Plotting alignments¶
Alignments can be plotted using the BioBasket.plot_alignment() method.
>>> from sugar import read
>>> seqs = read('https://osf.io/download/j2wyv')
>>> seqs.plot_alignment(show=True, color='gray', figsize=(10, 4))
>>> seqs[:, 70:120].plot_alignment(fname='ali.pdf', color=None, figsize=(10,8),
... symbols=True, aspect=2, alpha=0.5)
The following example shows an alignment of amino acids
using the 'flower' color scheme, a color scheme that
displays amino acids with a high BLOSSUM62 score in similar colors.
Color schemes originate from Biotite (Gecos), Jalview and ClustalX,
see here for an overview.
The available color schemes are listed in get_color_scheme().
>>> seqs2 = seqs[:5, :150].copy()
>>> seqs2.translate(complete=True).plot_alignment(
... show=True, color='flower', figsize=(10,8), symbols=True,
... aspect=2, alpha=0.5, edgecolors='w')
The plotting function has many options,
including marking of plotting feature regions with different colors.
Multi-line plots are not supported.
If you need these, consider converting the sequences to a biotite Alignment object via
seqs.tobiotite(msa=True)
and using
Biotite’s plotting capabilities.
Plotting features¶
Sugar can plot features with DNAFeaturesViewer.
Use the plot_ftsviewer() method of
FeatureList,
BioBasket, or
BioSeq.
Plot the features of the example sequence:
>>> from sugar import read
>>> seqs = read()
>>> seqs.plot_ftsviewer(show=True)
Here is another example of plotting the CDS features of an Ebolavirus RNA. The GenBank file is included in the provided tutorial files. It is downloaded again here using the Entrez client.
>>> from sugar.web import Entrez
>>> client = Entrez()
>>> seq = client.get_seq('AF086833')
>>> fts = seq.fts.select('cds')
>>> for ft in fts:
... ft.meta.name = ft.meta._genbank.gene
>>> fts.plot_ftsviewer(colorby='name', seqlen=len(seq), figsize=(6, 2.5), show=True)

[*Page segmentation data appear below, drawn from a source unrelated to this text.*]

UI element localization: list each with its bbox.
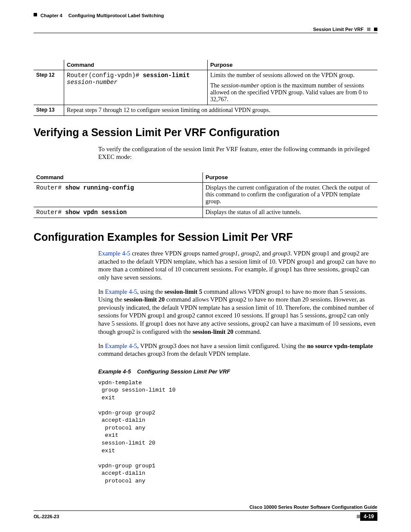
step-label: Step 13 — [34, 105, 64, 116]
table-row: Step 12 Router(config-vpdn)# session-lim… — [34, 70, 377, 105]
purpose-cell: Limits the number of sessions allowed on… — [208, 70, 378, 105]
example-link[interactable]: Example 4-5 — [105, 288, 137, 295]
content: Command Purpose Step 12 Router(config-vp… — [34, 34, 377, 485]
header-marker-icon — [374, 28, 377, 31]
merged-cell: Repeat steps 7 through 12 to configure s… — [64, 105, 378, 116]
body-paragraph: In Example 4-5, VPDN group3 does not hav… — [98, 342, 377, 358]
step-table: Command Purpose Step 12 Router(config-vp… — [34, 60, 377, 116]
table-header: Command — [34, 172, 203, 183]
command-cell: Router(config-vpdn)# session-limit sessi… — [64, 70, 208, 105]
footer-book-title: Cisco 10000 Series Router Software Confi… — [34, 504, 377, 510]
example-link[interactable]: Example 4-5 — [105, 342, 137, 349]
heading-config-examples: Configuration Examples for Session Limit… — [34, 231, 377, 243]
purpose-cell: Displays the current configuration of th… — [203, 182, 378, 207]
heading-verifying: Verifying a Session Limit Per VRF Config… — [34, 126, 377, 139]
purpose-cell: Displays the status of all active tunnel… — [203, 207, 378, 218]
command-cell: Router# show vpdn session — [34, 207, 203, 218]
code-block: vpdn-template group session-limit 10 exi… — [98, 379, 377, 485]
table-row: Step 13 Repeat steps 7 through 12 to con… — [34, 105, 377, 116]
table-header: Command — [64, 60, 208, 70]
page: Chapter 4 Configuring Multiprotocol Labe… — [0, 0, 411, 532]
header-marker-icon — [34, 13, 37, 16]
chapter-title: Configuring Multiprotocol Label Switchin… — [68, 13, 164, 18]
body-paragraph: Example 4-5 creates three VPDN groups na… — [98, 249, 377, 281]
body-paragraph: In Example 4-5, using the session-limit … — [98, 288, 377, 336]
running-header: Chapter 4 Configuring Multiprotocol Labe… — [34, 13, 377, 33]
table-row: Router# show vpdn session Displays the s… — [34, 207, 377, 218]
command-cell: Router# show running-config — [34, 182, 203, 207]
header-marker-icon — [367, 28, 371, 31]
example-link[interactable]: Example 4-5 — [98, 250, 131, 257]
table-header: Purpose — [208, 60, 378, 70]
verify-table: Command Purpose Router# show running-con… — [34, 172, 377, 218]
section-title: Session Limit Per VRF — [313, 27, 364, 32]
example-title: Example 4-5 Configuring Session Limit Pe… — [98, 368, 377, 375]
page-footer: Cisco 10000 Series Router Software Confi… — [34, 504, 377, 521]
body-paragraph: To verify the configuration of the sessi… — [98, 145, 377, 161]
chapter-label: Chapter 4 — [40, 13, 62, 18]
step-label: Step 12 — [34, 70, 64, 105]
table-row: Router# show running-config Displays the… — [34, 182, 377, 207]
page-number: 4-19 — [360, 512, 377, 521]
footer-marker-icon — [357, 515, 360, 518]
footer-doc-id: OL-2226-23 — [34, 514, 59, 519]
table-header: Purpose — [203, 172, 378, 183]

For comparison we plot all open reading frames with a minimum length of 500 nucleotides:
>>> orfs = seq.find_orfs(len_ge=500)
>>> orfs.plot_ftsviewer(colorby='rf', label=None, seqlen=len(seq), figsize=(6, 2.5), show=True)
Note
Use the colorby option to specify the category by which the features will be colored.
Use the color argument to specify the colors used. See toftsviewer().
If you want more fine-grained control you can convert features to
a GraphicRecord object with the
toftsviewer() method and use the
plotting method of the returned object:
>>> seqs = read()
>>> record = seqs[1].toftsviewer()
>>> record.plot()
Note
Using BioSeq or BioBasket.plot_ftsviewer()
over FeatureList.plot_ftsviewer() has the advantage,
that sequence lengths are used automatically.